The visual theme for tomorrow’s sermon (Sunday, October 5th) is the double cross, or Slovak cross. Most of the pictures are of the cross on Dumbier, the highest peak in the Low Tatras or Kirvan, the highest peak in the High Tatras.

There is no authoritative explanation for this two-barred cross, but it goes back in Slovak and Hungarian history to before 1000 A.D. Wikipedia says “One interpretation is that the first horizontal line symbolized the secular power and the other horizontal line the ecclesiastic power of Byzantine emperors. Another that the first cross represents the death and the second cross the resurrection of Jesus Christ.”

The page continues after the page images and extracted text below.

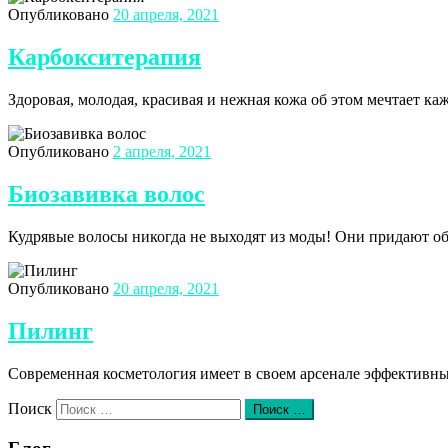
Опубликовано
20 апреля, 2021
Карбокситерапия
Здоровая, молодая, красивая и нежная кожа об этом мечтает ка
Опубликовано
2 апреля, 2021
Биозавивка волос
Кудрявые волосы никогда не выходят из моды! Они придают обр
Опубликовано
20 апреля, 2021
Пилинг
Современная косметология имеет в своем арсенале эффективны
Поиск
Поиск …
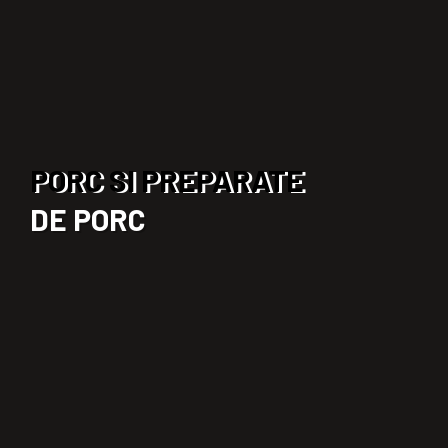
PORC SI PREPARATE
DE PORC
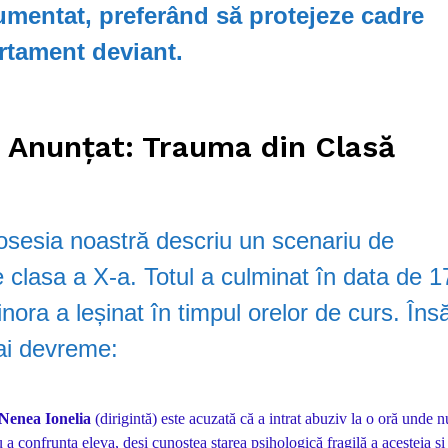
mentat, preferând să protejeze cadre
rtament deviant.
 Anunțat: Trauma din Clasă
osesia noastră descriu un scenariu de
 clasa a X-a. Totul a culminat în data de 1
ra a leșinat în timpul orelor de curs. Îns
ai devreme:
Nenea Ionelia
(dirigintă) este acuzată că a intrat abuziv la o oră unde n
 a confrunta eleva, deși cunoștea starea psihologică fragilă a acesteia și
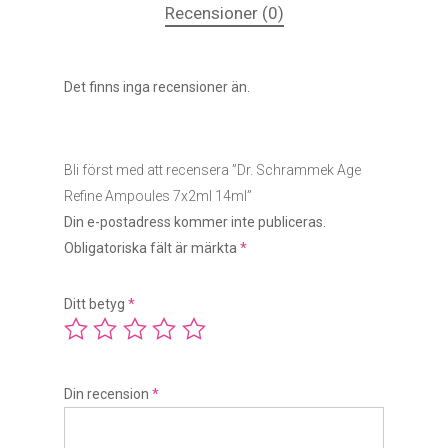
Recensioner (0)
Det finns inga recensioner än.
Bli först med att recensera ”Dr. Schrammek Age
Refine Ampoules 7x2ml 14ml”
Din e-postadress kommer inte publiceras.
Obligatoriska fält är märkta
*
Ditt betyg
*
Din recension
*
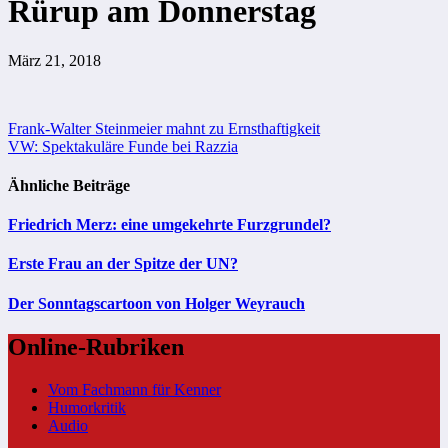
Rürup am Donnerstag
März 21, 2018
Beitragsnavigation
Frank-Walter Steinmeier mahnt zu Ernsthaftigkeit
VW: Spektakuläre Funde bei Razzia
Ähnliche Beiträge
Friedrich Merz: eine umgekehrte Furzgrundel?
Erste Frau an der Spitze der UN?
Der Sonntagscartoon von Holger Weyrauch
Online-Rubriken
Vom Fachmann für Kenner
Humorkritik
Audio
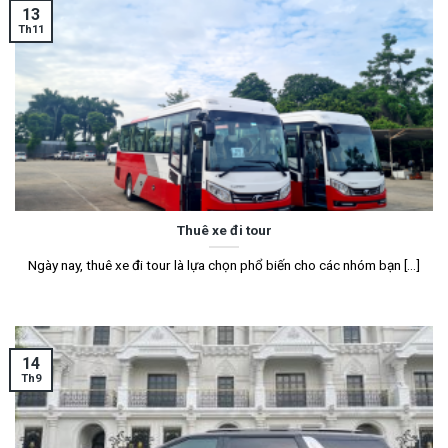
13
Th11
Thuê xe đi tour
Ngày nay, thuê xe đi tour là lựa chọn phổ biến cho các nhóm bạn [...]
14
Th9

But as I’ve been studying Ezekiel this week, and preparing for communion, another explanation has occurred to me. In the Gospels Jesus tells us that we need to deny ourselves and take up his cross and follow him. This means following him in his example of suffering and even death as a witness to the world. In Galatians 6:14 Paul says “But far be it from me to boast except in the cross of our Lord Jesus Christ, by which the world has been crucified to me, and I to the world.”

I wonder if the two crosses in the Slovak double cross stand for the cross of Jesus on which he suffered, and my smaller cross, by which I choose to suffer hardship and even trial or persecution as so many of our brothers are today, or even death as I align myself with him in his suffering.